With that in mind, I am going to begin my 2016 portfolio with Watsco,
symbol WSO.
Watsco WSO
Watsco is a very large HVAC company. Much, but not all of
its business is in the US. They also
serve markets in Canada, Mexico and the Caribbean. Note here that WSO should not suffer from
Asian and European slow growth problems.
2016 Portfolio Fundamentals
This morning Wednesday 1/6/2016 WSO is trading around
$115 which is well below the 52 week high of 133 but up from the low of $103. WSO just declared their next quarterly
dividend of $.85 and will be ex dividend on January 13. Forward annualized dividend yield is 2.95%
at $115. This yield meets one of my 2016
criteria. My first post this year
defined the criteria I will use for stocks that go into the 2016 model
portfolio; the minimum yield is to be 2.75%.
WSO Income Stock
Watsco is an interesting income stock. WSO paid a regular, and increasing dividend
and when in 2012 it appeared tax on dividends would be lower in 2012 than in
2013, WSO paid out a whopping $5.00 per share in addition to its quarterly
dividend of $.62 per share in 2012. They
paid several quarters ahead and then resumed regular dividends at $.25. Since then, dividend growth has been stellar
with a recently announced increase to $.85 per share that averages out to 8.9%
per year average dividend growth. Clearly WSO meets my primary goal of “retiring
with income that grows.” Dividend growth
minimum is 4% per year for 5 years.
WSO Revenue Growth
Revenue growth has exceeded expectations growing over 30%
per year over the past four years which settles a third criteria which is a
minimum revenue growth of 4% per year for at least three years. I think you need revenue growth to feel
comfortable about dividend growth.
WSO Debt to Equity Ratio
Debt to equity ratio is probably more important than income
growth as we always want to be as risk averse as we can while securing a solid
source of growing income. D/E ratio is
the measure I use. WSO sports a low D/E
ratio of .32 which is well below the maximum of 1 that is part of my 2016
criteria.
WSO Covered Call Options
WSO has no covered calls as of this writing. However, WSO has in the past had some very
good calls and I am hoping that during 2016 I will be able sell at least one
call to add at least 1% additional income from the call premium.
History is on my side.
WSO was a 2011 and 2012 Money Madam Dividend Machine. I bought at that time. I held WSO from October 4, 2012 through
August 18, 2013. The table below shows
you how I did. During the time I was
long WSO I received a special dividend of $5.00 as well as three quarterly
dividends and a whopping $3.32 premium from a covered call.

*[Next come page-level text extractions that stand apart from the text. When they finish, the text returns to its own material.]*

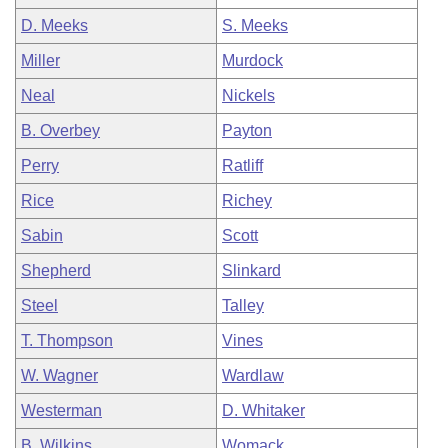
D. Meeks
S. Meeks
Miller
Murdock
Neal
Nickels
B. Overbey
Payton
Perry
Ratliff
Rice
Richey
Sabin
Scott
Shepherd
Slinkard
Steel
Talley
T. Thompson
Vines
W. Wagner
Wardlaw
Westerman
D. Whitaker
B. Wilkins
Womack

If revenues continue to grow, I believe a call opportunity
may emerge. If not, I am stuck with a
good income stock with little risk.
I think it is time to reestablish a position in WSO. The strengths of serious devotion to dividend
distributions to the shareholders, vigorous revenue growth and low D/E ratio outweigh,
in my mind, the slightly hi PE ratio (price to earnings ratio) of 20.